====== RECORDS

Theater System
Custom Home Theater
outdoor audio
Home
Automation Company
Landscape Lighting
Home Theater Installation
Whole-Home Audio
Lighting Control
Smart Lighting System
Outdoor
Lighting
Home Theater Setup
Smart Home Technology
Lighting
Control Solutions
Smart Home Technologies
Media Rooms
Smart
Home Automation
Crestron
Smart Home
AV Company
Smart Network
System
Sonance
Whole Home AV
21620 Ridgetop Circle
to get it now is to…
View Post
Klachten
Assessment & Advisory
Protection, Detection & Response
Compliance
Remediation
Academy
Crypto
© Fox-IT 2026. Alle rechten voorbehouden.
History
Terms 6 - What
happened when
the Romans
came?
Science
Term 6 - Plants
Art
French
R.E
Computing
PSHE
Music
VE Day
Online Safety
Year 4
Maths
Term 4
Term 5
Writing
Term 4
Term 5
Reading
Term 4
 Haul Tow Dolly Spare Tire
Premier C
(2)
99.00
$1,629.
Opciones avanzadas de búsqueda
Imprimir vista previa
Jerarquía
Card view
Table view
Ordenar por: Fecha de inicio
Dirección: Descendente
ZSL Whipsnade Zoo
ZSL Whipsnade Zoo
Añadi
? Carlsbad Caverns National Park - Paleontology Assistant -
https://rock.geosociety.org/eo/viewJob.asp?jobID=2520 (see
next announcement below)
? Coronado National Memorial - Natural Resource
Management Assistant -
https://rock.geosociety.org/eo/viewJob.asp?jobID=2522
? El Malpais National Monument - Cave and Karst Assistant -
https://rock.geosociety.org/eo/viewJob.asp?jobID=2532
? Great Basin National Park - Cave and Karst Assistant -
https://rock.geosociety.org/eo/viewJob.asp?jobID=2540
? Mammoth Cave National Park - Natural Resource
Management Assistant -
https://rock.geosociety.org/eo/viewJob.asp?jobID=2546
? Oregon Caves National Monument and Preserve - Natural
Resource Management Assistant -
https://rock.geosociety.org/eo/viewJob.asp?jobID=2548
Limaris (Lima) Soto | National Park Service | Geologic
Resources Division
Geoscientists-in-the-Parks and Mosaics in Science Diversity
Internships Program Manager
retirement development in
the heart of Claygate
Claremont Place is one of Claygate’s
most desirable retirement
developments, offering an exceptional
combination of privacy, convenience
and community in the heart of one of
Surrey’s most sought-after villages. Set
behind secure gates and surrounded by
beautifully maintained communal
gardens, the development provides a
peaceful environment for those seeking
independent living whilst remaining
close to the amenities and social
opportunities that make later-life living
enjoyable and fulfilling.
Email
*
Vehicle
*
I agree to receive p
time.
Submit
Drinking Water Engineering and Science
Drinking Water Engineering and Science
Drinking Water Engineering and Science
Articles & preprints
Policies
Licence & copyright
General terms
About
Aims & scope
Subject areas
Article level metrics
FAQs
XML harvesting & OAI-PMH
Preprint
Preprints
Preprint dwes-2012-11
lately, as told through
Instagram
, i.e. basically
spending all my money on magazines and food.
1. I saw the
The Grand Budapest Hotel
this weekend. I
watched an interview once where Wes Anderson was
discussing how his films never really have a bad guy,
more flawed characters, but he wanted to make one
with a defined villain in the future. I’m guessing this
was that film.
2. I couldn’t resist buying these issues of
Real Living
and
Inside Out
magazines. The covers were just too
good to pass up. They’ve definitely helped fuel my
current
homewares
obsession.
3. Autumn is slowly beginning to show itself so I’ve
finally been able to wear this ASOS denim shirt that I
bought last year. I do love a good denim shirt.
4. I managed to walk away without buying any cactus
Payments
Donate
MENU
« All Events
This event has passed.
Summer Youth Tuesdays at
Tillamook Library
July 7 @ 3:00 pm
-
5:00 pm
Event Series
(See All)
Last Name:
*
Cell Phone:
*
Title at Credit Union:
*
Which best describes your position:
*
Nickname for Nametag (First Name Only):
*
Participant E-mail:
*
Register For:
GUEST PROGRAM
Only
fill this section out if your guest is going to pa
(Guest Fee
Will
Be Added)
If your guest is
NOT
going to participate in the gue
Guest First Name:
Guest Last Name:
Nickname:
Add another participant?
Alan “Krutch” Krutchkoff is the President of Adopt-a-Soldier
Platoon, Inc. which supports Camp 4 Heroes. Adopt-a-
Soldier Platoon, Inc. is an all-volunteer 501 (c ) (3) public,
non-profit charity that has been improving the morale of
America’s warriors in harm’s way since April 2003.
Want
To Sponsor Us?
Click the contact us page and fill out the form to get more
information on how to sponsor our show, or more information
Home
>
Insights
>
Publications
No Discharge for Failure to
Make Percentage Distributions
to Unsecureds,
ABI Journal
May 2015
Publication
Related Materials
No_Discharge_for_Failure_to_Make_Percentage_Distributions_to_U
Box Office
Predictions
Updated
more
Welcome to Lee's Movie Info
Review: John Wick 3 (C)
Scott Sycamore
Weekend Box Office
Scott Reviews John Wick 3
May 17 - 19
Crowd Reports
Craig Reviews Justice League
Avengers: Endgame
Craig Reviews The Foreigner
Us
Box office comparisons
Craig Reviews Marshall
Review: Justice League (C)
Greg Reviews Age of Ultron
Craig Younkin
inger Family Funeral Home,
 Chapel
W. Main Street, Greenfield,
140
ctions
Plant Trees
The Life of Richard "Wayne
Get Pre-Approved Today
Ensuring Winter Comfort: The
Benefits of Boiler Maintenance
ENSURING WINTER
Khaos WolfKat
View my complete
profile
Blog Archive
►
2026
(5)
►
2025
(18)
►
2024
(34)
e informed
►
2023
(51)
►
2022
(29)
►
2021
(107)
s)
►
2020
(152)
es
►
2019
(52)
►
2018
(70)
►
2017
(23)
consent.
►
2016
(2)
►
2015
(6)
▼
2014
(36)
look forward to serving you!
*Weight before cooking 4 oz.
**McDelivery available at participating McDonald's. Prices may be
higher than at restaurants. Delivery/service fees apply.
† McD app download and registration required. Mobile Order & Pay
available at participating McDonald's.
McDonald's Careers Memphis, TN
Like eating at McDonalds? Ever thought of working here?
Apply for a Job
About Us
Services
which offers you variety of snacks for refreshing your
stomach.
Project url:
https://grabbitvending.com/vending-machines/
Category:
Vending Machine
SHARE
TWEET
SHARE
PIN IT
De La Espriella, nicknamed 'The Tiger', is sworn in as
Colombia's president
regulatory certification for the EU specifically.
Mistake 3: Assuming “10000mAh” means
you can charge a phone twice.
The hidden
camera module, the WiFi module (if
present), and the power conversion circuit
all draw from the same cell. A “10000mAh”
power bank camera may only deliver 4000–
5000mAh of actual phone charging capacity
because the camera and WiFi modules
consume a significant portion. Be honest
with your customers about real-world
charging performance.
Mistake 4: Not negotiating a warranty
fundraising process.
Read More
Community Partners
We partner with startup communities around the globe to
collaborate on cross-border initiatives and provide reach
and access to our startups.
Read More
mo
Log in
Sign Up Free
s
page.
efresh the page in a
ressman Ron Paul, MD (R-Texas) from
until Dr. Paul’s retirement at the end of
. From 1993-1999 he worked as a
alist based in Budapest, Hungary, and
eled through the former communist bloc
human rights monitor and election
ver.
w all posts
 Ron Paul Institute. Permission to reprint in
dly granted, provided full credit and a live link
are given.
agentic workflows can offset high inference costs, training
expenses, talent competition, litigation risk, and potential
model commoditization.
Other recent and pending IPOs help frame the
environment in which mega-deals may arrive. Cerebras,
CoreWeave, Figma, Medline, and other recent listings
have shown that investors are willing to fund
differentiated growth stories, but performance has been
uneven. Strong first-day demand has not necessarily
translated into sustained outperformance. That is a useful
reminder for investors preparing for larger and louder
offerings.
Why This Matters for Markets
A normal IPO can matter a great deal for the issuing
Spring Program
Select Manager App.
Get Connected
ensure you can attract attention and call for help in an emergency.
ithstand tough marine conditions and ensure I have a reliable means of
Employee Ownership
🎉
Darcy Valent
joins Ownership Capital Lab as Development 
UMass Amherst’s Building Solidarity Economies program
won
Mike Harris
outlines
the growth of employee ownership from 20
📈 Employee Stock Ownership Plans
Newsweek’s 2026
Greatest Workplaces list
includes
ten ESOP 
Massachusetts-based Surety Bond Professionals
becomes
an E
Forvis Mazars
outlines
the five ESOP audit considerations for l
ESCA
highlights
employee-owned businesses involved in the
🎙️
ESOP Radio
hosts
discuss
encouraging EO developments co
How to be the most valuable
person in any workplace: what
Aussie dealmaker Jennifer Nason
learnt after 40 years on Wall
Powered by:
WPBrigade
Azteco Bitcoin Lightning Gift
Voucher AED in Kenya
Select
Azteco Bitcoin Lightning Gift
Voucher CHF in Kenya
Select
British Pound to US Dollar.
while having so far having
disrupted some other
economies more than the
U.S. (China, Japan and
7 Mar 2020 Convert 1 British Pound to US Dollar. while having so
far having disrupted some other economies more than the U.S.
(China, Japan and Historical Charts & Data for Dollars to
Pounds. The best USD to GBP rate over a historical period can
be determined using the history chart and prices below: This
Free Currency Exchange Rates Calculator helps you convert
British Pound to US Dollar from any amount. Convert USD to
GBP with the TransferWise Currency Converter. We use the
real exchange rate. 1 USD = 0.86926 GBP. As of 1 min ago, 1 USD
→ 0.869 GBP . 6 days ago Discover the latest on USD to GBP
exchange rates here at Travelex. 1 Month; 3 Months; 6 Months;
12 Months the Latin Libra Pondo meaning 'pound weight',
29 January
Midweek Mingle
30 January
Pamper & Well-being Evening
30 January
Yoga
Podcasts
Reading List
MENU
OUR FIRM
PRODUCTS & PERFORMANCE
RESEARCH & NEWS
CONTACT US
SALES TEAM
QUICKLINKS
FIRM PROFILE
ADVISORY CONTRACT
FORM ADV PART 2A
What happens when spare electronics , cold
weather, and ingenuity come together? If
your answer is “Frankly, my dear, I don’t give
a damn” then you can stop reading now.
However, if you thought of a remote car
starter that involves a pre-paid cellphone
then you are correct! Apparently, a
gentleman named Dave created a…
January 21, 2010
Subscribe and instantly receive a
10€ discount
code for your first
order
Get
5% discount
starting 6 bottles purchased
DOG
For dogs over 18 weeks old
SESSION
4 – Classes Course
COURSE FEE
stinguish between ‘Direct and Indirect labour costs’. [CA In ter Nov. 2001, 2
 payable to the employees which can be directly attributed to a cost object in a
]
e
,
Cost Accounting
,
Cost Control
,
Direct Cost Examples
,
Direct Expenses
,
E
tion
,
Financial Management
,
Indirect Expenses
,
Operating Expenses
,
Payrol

============

ASSIGNMENT: Find the string "rock" in the records, then copy each line where it occurs.

TASK SOLUTION:
https://rock.geosociety.org/eo/viewJob.asp?jobID=2520 (see
https://rock.geosociety.org/eo/viewJob.asp?jobID=2522
https://rock.geosociety.org/eo/viewJob.asp?jobID=2532
https://rock.geosociety.org/eo/viewJob.asp?jobID=2540
https://rock.geosociety.org/eo/viewJob.asp?jobID=2546
https://rock.geosociety.org/eo/viewJob.asp?jobID=2548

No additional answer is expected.